Pedro Passos Coelho considera que o preço a pagar pelos bancos, por erros de avaliação de projetos, não pode ser imputado aos contribuintes, avisando que aqueles que têm problemas porque decidiram mal têm que os resolver.

«Cada vez mais os bancos olham ao mérito dos projetos e aqueles que não olham pagam um preço por isso.

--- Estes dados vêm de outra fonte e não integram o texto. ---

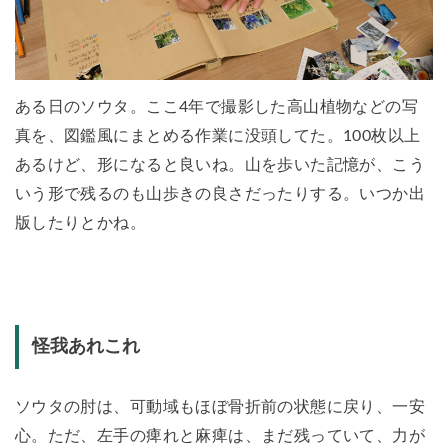
ある日のソウタ。ここ4年で撮影した高山植物などの写
真を、図鑑風にまとめる作業に没頭してた。100枚以上
あるけど、形になると良いね。山を歩いた記憶が、こう
いう形で残るのも山歩きの良さだったりする。いつか出
版したりとかね。
怪我あれこれ
ソウタの肘は、可動域もほぼ骨折前の状態に戻り、一安
心。ただ、左手の痺れと麻痺は、まだ残っていて、力が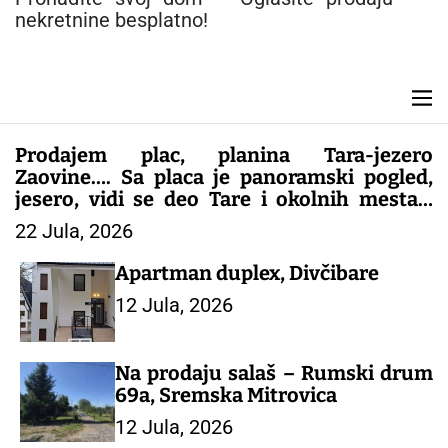
n
nekretnine besplatno!
t
M
e
n
Prodajem plac, planina Tara-jezero
u
Zaovine…. Sa placa je panoramski pogled,
jesero, vidi se deo Tare i okolnih mesta…
Plac je gradjevinsko zemljište, papiri sve
22 Jula, 2026
1/1..kontakt 0616062909 Slike i još opisa
Viber
Apartman duplex, Divčibare
12 Jula, 2026
Na prodaju salaš – Rumski drum
69a, Sremska Mitrovica
12 Jula, 2026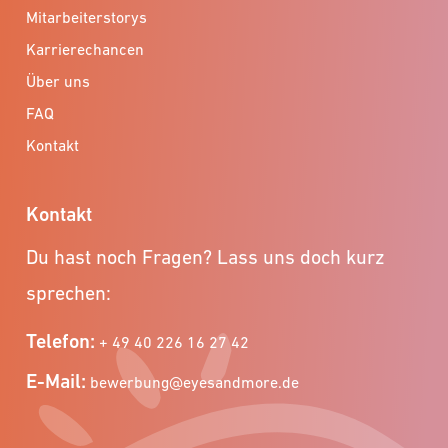
Mitarbeiterstorys
Karrierechancen
Über uns
FAQ
Kontakt
Kontakt
Du hast noch Fragen? Lass uns doch kurz
sprechen:
Telefon:
+ 49 40 226 16 27 42
E-Mail:
bewerbung@eyesandmore.de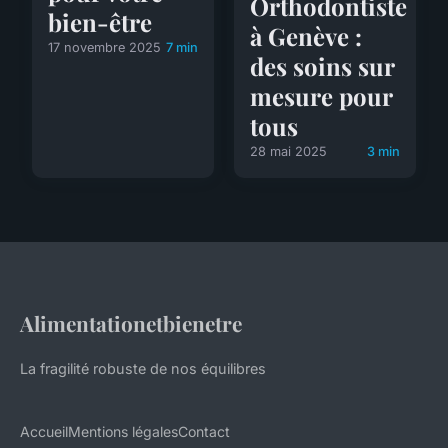
Orthodontiste
bien-être
à Genève :
17 novembre 2025
7 min
des soins sur
mesure pour
tous
28 mai 2025
3 min
Alimentationetbienetre
La fragilité robuste de nos équilibres
Accueil
Mentions légales
Contact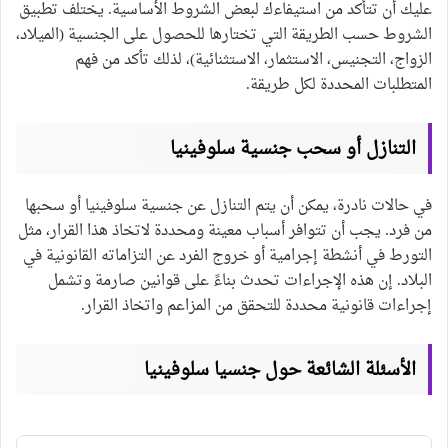
عليك أن تتأكد من استيفاءك لبعض الشروط الأساسية. يختلف تطبيق
الشروط حسب الطريقة التي تختارها للحصول على الجنسية (الميلاد،
الزواج، التجنيس، الاستثمار، الاستثنائية)، لذلك تأكد من فهم
المتطلبات المحددة لكل طريقة.
التنازل أو سحب جنسية سلوفينيا
في حالات نادرة، يمكن أن يتم التنازل عن جنسية سلوفينيا أو سحبها
من فرد. يجب أن تتوافر أسباب معينة ومحددة لاتخاذ هذا القرار، مثل
التورط في أنشطة إجرامية أو خروج الفرد عن التزاماته القانونية في
البلاد. إن هذه الإجراءات تحدث بناءً على قوانين صارمة وتشمل
إجراءات قانونية محددة للتحقق من المزاعم واتخاذ القرار.
الأسئلة الشائعة حول جنسيا سلوفينيا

As empresas que olham mais aos amigos do que à competência pagam um preço por isso, mas esse preço não pode ser imposto à sociedade como um todo e muito menos aos contribuintes», disse, nas comemorações dos 40 anos da Juventude Social-Democrata.

Sem nunca se referir à situação do Grupo Espírito Santo, o primeiro-ministro avisou que «aqueles que têm problemas, não porque estamos a passar tempos difíceis mas porque decidiram mal, deram crédito a quem não deviam, trabalharam com quem não era competente, esses têm que resolver os seus problemas».

«E é quando lhes damos a oportunidade de os resolver que damos, ao mesmo tempo, confiança àqueles que querem investir corretamente para poderem fazê-lo sem desconfiarem de que alguém, no meio do processo, vai fazer a batota de levar o bom projeto que tínhamos para aqueles que têm mais meios financeiros de os poderem concretizar, como tantas vezes aconteceu na história do nosso país», justificou.

Passos Coelho foi perentório: «Se nós queremos que a democracia chegue à nossa economia e que haja verdadeiras oportunidades para todos, então não deveria contar ser filho de A ou de B quando se trata de bater à porta do banco para obter o empréstimo».

«Ou quando queremos ter maior proximidade ao poder para que os nossos negócios possam estar mais na preocupação de certas elites», defendeu.

Na opinião do primeiro-ministro, «o país está verdadeiramente a mudar, naquele sentido em que não pode voltar para trás porque há coisas que quando nós conquistamos já não as largamos».

«Durante muitos anos, ouvimos um país clamar pela intervenção do Estado para resolver o problema das empresas, para no fundo manter os privilégios que existiam do passado. Nós estamos a conseguir ao longo destes anos mostrar que conseguimos fazer mesmo diferente», assegurou.

Passos Coelho criticou ainda a «miopia política» de olhar apenas para os dias ou tempos a seguir, considerando que em Portugal, nos últimos três anos, andou-se a «correr atrás do prejuízo» em muitas coisas.

«Sei que ao longo destes anos muitos jovens portugueses não têm encontrado em Portugal lugar para se realizar. Apesar destas dificuldades que muitos jovens ainda sentem hoje, a sociedade que estamos a construir trará muito mais oportunidades para todos eles e que precisa de um equilíbrio de responsabilidade inter-geracional mais elevado do que aquele que existiu no passado», anteviu.

Na opinião do líder social-democrata o objetivo nunca foi «colocar gerações contra gerações».

«Nós teremos de conseguir gerar muita riqueza nos próximos anos para conseguir equilibrar mais estes dois pratos da balança para que aqueles que têm no futuro de pagar o preço da irresponsabilidade do passado não fiquem esmagados pela consequência das decisões erradas que se tomaram no passado», antecipou.